Task description: Reproduce each line of the material exactly, minus any picture.

Extracted entries:
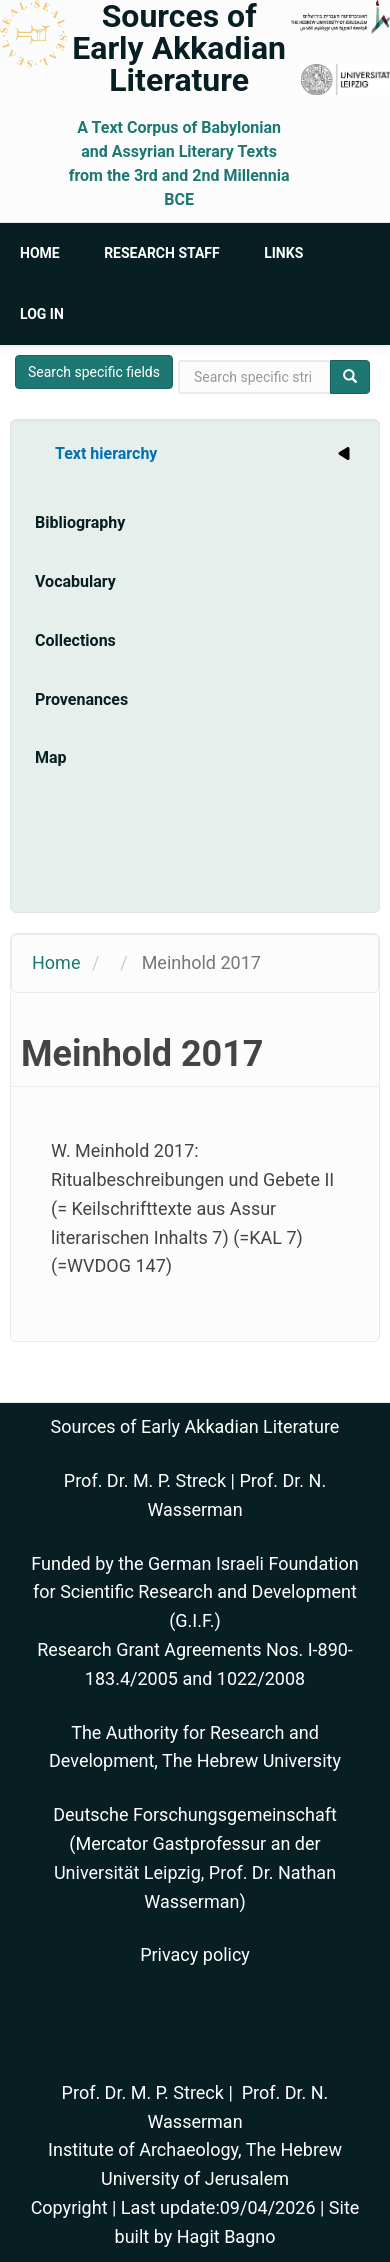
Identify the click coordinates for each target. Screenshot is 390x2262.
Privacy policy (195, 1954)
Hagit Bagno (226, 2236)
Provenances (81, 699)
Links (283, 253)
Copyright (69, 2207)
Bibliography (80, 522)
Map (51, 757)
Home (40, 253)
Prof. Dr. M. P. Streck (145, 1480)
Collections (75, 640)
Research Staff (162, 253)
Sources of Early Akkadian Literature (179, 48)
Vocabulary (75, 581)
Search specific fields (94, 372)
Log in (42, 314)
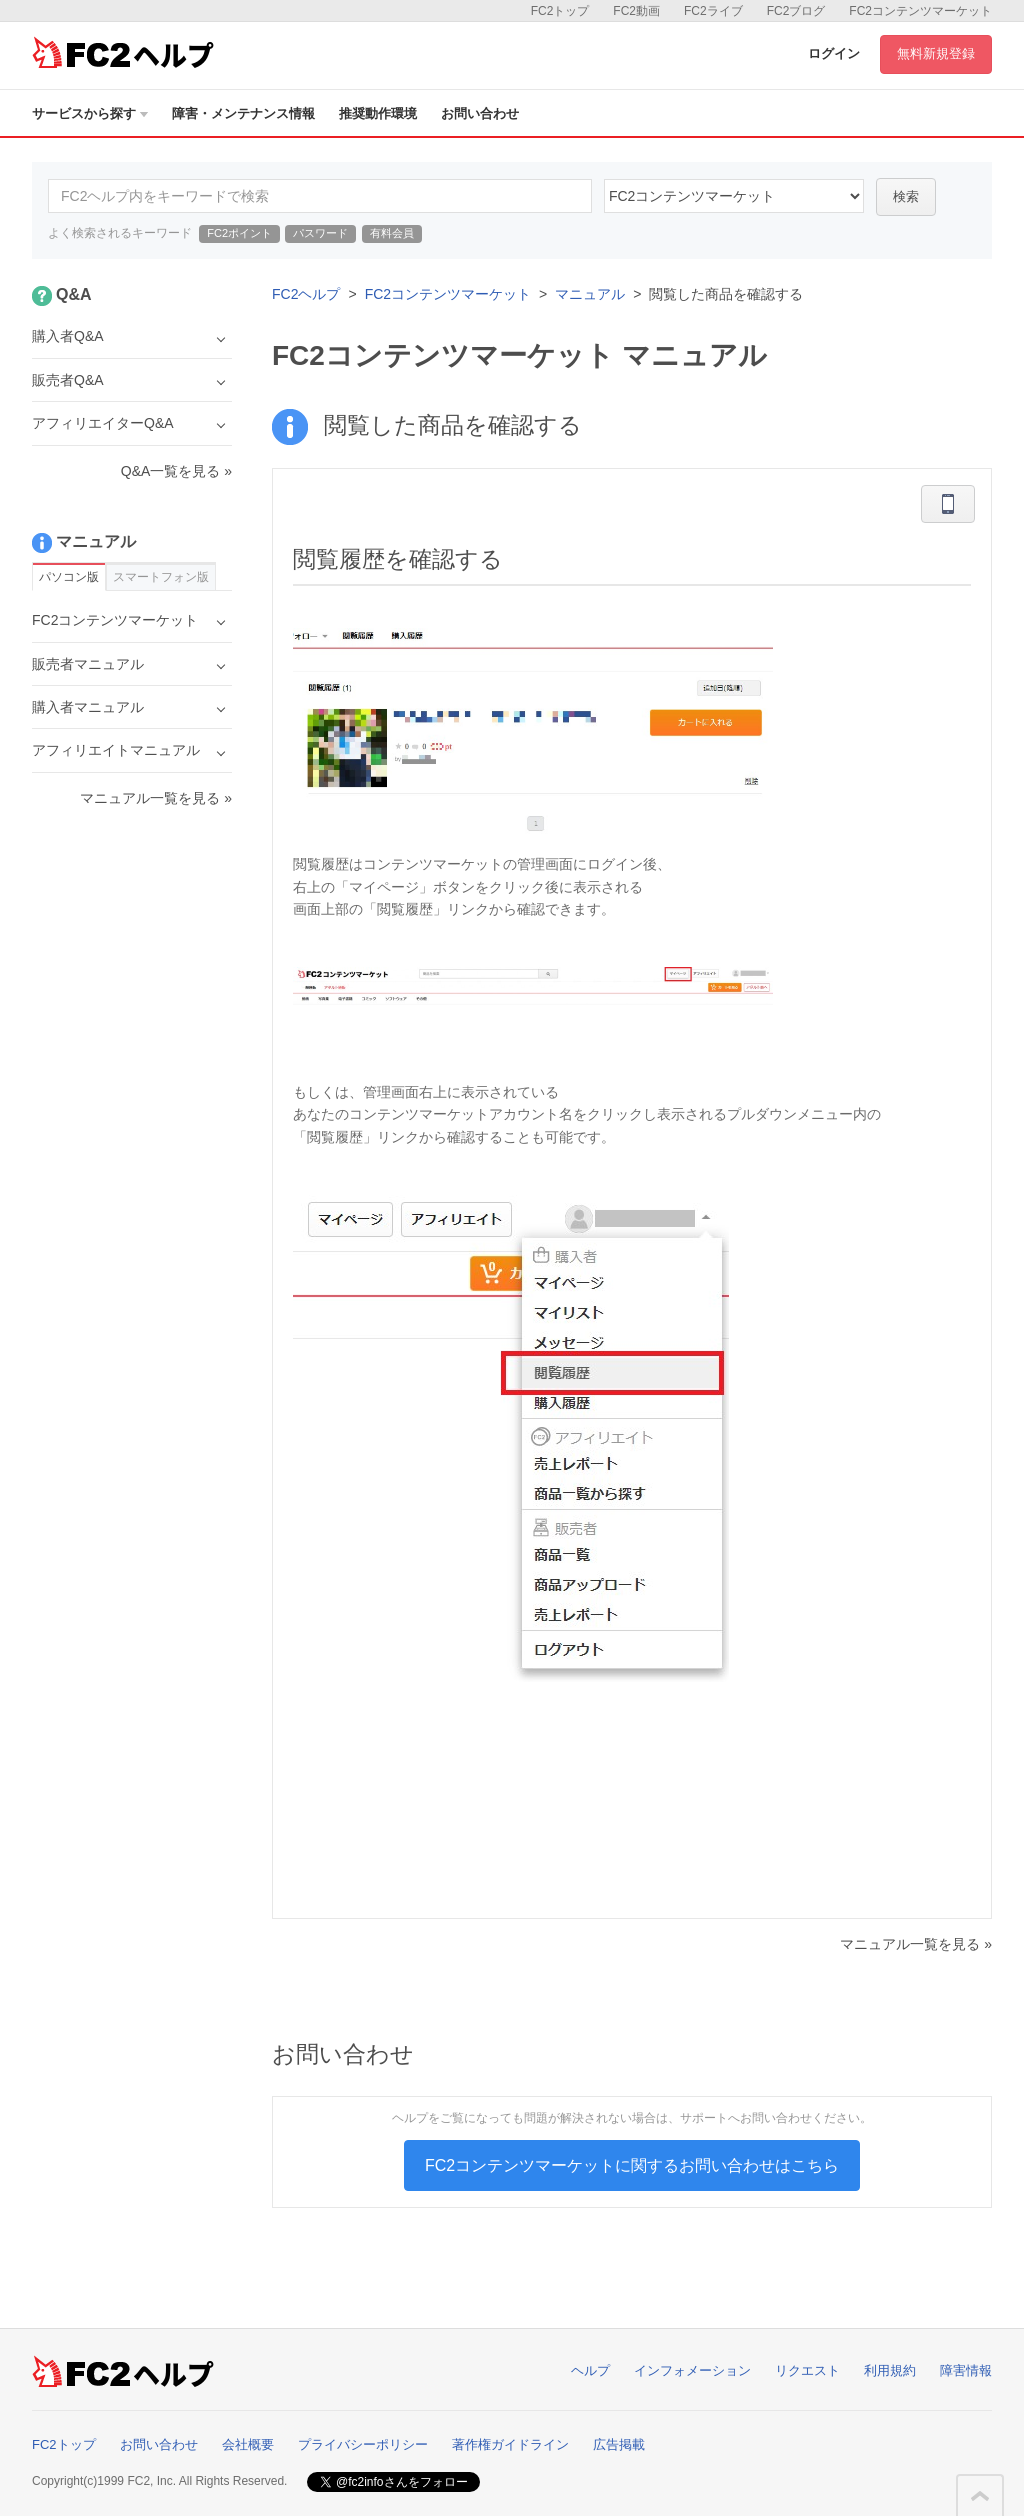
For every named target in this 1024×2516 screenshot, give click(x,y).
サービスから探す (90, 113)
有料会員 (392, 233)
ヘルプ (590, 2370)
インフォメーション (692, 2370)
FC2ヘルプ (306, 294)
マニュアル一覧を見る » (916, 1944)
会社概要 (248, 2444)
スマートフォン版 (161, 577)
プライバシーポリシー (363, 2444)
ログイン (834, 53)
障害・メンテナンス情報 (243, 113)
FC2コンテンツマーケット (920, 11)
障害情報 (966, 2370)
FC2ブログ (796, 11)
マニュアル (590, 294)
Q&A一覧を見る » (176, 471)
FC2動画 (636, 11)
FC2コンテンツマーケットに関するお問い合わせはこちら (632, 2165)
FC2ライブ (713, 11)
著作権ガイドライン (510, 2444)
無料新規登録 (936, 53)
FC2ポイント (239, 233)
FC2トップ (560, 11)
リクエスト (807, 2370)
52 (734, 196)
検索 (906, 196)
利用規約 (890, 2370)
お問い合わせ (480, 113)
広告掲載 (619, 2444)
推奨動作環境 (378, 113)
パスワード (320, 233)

Response area:
Identify the click coordinates for each target. Screenshot is 390x2262.
Privacy policy (195, 1954)
Hagit Bagno (226, 2236)
Provenances (81, 699)
Links (283, 253)
Copyright (69, 2207)
Bibliography (80, 522)
Map (51, 757)
Home (40, 253)
Prof. Dr. M. P. Streck (145, 1480)
Collections (75, 640)
Research Staff (162, 253)
Sources of Early Akkadian Literature (179, 48)
Vocabulary (75, 581)
Search specific fields (94, 372)
Log in (42, 314)
For every named target in this 1024×2516 screenshot, give click(x,y).
サービスから探す (90, 113)
有料会員 (392, 233)
ヘルプ (590, 2370)
インフォメーション (692, 2370)
FC2ヘルプ (306, 294)
マニュアル一覧を見る » (916, 1944)
会社概要 (248, 2444)
スマートフォン版 (161, 577)
プライバシーポリシー (363, 2444)
ログイン (834, 53)
障害・メンテナンス情報 (243, 113)
FC2コンテンツマーケット (920, 11)
障害情報 (966, 2370)
FC2ブログ (796, 11)
マニュアル (590, 294)
Q&A一覧を見る » (176, 471)
FC2動画 (636, 11)
FC2コンテンツマーケットに関するお問い合わせはこちら (632, 2165)
FC2ライブ (713, 11)
著作権ガイドライン (510, 2444)
無料新規登録 (936, 53)
FC2ポイント (239, 233)
FC2トップ (560, 11)
リクエスト (807, 2370)
52 (734, 196)
検索 (906, 196)
利用規約 (890, 2370)
お問い合わせ (480, 113)
広告掲載 (619, 2444)
推奨動作環境 (378, 113)
パスワード (320, 233)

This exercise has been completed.